[Dataset extract]
-------------------------
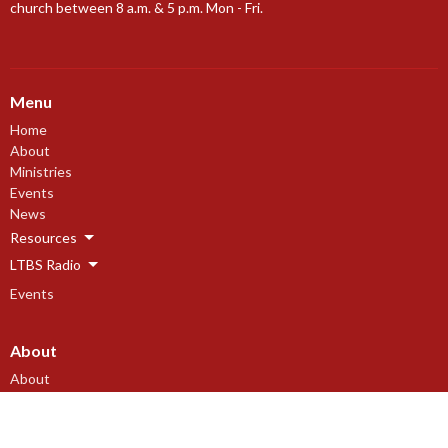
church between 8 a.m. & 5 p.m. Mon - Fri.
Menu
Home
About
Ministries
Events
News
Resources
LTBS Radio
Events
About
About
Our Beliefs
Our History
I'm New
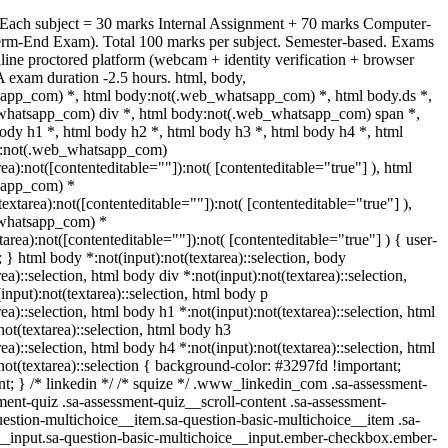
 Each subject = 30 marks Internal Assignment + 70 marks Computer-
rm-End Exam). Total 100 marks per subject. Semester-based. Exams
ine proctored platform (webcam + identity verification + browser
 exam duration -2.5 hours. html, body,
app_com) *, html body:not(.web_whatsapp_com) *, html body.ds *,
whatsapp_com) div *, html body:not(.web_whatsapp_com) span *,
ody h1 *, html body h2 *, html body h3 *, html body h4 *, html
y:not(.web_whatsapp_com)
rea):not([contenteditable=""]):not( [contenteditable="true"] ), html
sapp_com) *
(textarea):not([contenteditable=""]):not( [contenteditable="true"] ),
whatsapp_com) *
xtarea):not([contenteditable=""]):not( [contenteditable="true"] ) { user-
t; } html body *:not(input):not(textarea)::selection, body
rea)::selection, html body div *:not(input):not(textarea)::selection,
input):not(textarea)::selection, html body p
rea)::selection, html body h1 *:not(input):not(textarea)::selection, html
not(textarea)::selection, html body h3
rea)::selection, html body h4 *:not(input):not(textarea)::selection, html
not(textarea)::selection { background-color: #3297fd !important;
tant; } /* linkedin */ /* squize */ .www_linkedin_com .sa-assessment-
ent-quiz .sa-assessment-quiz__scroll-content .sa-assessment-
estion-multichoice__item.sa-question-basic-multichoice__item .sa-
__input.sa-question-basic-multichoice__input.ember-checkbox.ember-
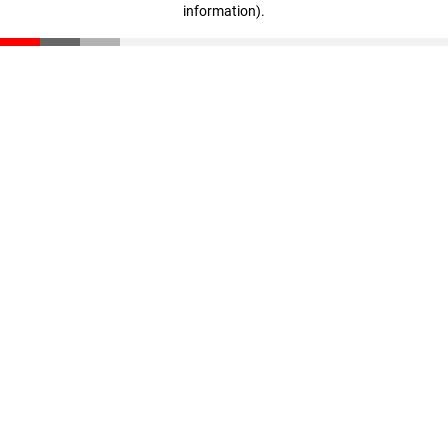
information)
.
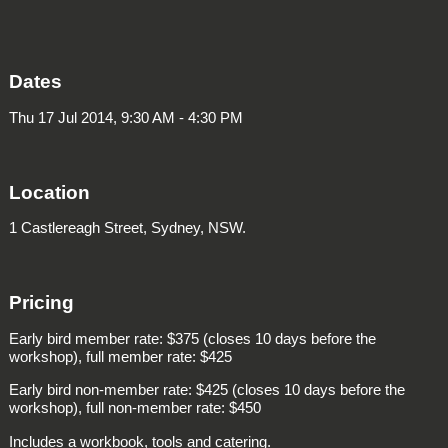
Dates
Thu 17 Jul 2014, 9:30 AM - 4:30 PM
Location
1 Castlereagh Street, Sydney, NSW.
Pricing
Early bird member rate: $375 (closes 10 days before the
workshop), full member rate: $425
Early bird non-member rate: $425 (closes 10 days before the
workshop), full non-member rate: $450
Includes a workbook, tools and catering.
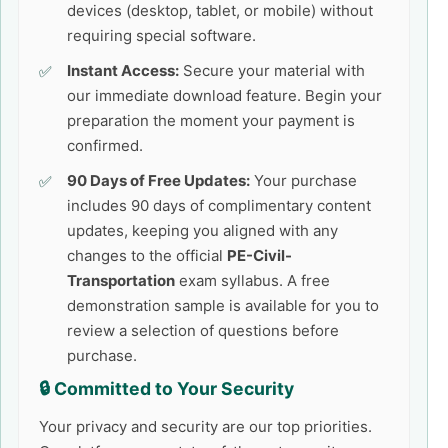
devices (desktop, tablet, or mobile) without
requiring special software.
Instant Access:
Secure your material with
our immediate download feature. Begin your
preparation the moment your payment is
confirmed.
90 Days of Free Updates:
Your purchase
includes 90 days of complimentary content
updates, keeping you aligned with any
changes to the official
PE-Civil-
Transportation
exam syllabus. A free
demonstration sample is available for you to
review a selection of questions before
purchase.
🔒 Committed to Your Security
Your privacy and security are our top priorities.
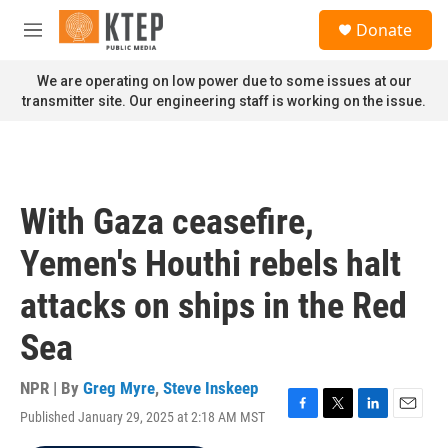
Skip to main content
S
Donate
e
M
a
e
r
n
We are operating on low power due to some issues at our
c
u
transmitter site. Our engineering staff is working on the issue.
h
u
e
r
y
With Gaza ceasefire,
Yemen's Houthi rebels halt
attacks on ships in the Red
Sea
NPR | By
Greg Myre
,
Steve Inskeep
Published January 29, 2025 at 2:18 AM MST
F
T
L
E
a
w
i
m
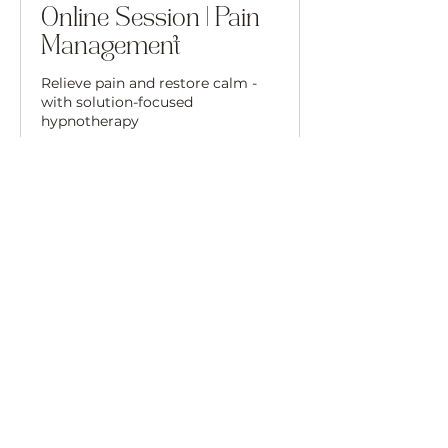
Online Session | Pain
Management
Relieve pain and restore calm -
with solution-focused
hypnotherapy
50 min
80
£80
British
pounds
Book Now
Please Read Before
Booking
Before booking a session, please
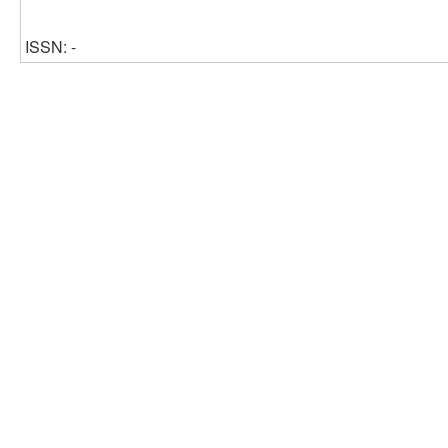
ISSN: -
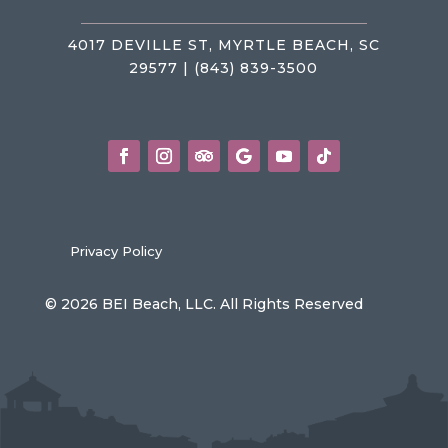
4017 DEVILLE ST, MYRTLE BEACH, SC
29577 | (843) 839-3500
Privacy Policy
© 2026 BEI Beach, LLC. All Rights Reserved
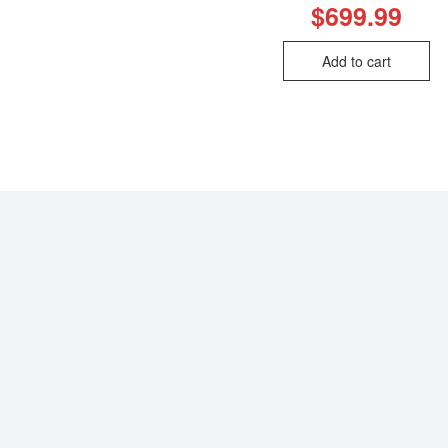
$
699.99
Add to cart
-------------------------
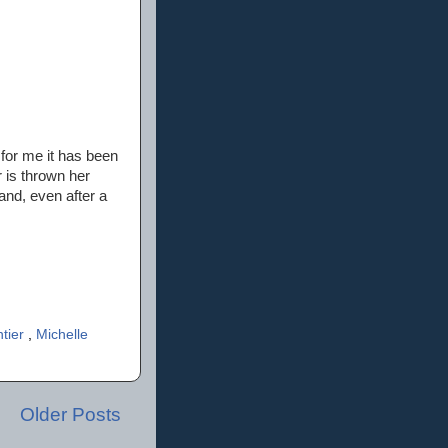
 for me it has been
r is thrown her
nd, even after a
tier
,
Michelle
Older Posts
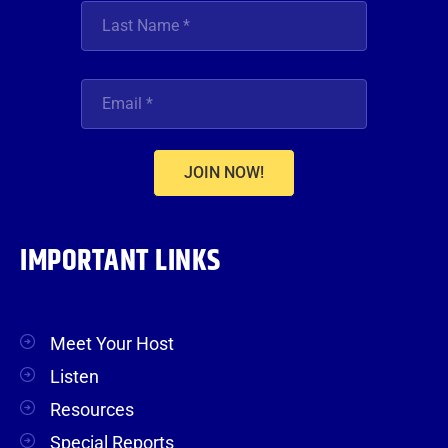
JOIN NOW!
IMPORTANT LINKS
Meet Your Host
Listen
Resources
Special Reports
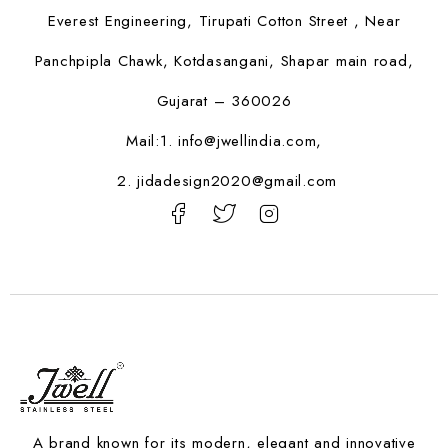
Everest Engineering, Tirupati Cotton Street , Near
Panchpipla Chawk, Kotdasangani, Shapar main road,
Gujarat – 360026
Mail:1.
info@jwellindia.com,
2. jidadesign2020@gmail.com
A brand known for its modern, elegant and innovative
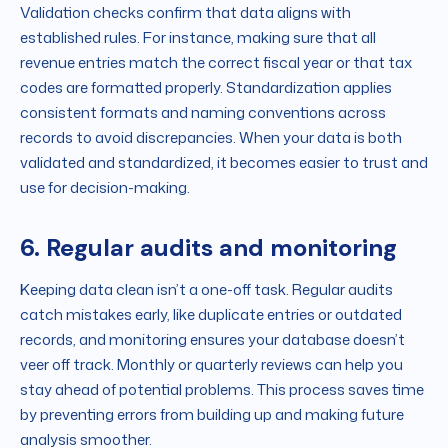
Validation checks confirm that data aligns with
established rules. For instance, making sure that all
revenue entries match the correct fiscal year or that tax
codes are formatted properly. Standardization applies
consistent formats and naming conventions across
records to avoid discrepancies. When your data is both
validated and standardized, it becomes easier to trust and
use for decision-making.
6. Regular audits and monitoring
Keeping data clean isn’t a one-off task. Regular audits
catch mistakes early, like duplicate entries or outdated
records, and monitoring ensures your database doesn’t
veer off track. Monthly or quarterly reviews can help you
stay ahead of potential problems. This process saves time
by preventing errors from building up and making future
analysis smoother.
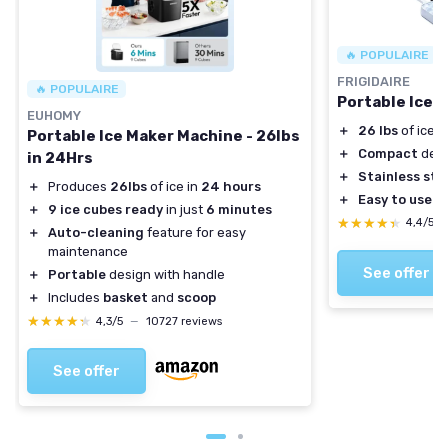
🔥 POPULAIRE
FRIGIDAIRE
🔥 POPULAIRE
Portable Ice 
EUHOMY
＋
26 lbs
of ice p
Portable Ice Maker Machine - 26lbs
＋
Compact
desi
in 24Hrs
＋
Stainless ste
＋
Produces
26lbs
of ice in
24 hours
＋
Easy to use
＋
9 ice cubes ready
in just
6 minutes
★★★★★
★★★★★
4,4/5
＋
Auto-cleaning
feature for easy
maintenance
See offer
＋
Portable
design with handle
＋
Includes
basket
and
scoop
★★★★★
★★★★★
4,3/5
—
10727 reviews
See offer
-------------------------
Working from the entries above, please transcribe only the lines from the line with "church between 8 a.m. & 5 p.m. Mon - Fri." through the line with "not(textarea)::selection, html body h3", exactly, with both end lines and without pictures.

church between 8 a.m. & 5 p.m. Mon - Fri.
Menu
Home
About
Ministries
Events
News
Resources
LTBS Radio
Events
About
About
Our Beliefs
Our History
I'm New
 Each subject = 30 marks Internal Assignment + 70 marks Computer-
rm-End Exam). Total 100 marks per subject. Semester-based. Exams
ine proctored platform (webcam + identity verification + browser
 exam duration -2.5 hours. html, body,
app_com) *, html body:not(.web_whatsapp_com) *, html body.ds *,
whatsapp_com) div *, html body:not(.web_whatsapp_com) span *,
ody h1 *, html body h2 *, html body h3 *, html body h4 *, html
y:not(.web_whatsapp_com)
rea):not([contenteditable=""]):not( [contenteditable="true"] ), html
sapp_com) *
(textarea):not([contenteditable=""]):not( [contenteditable="true"] ),
whatsapp_com) *
xtarea):not([contenteditable=""]):not( [contenteditable="true"] ) { user-
t; } html body *:not(input):not(textarea)::selection, body
rea)::selection, html body div *:not(input):not(textarea)::selection,
input):not(textarea)::selection, html body p
rea)::selection, html body h1 *:not(input):not(textarea)::selection, html
not(textarea)::selection, html body h3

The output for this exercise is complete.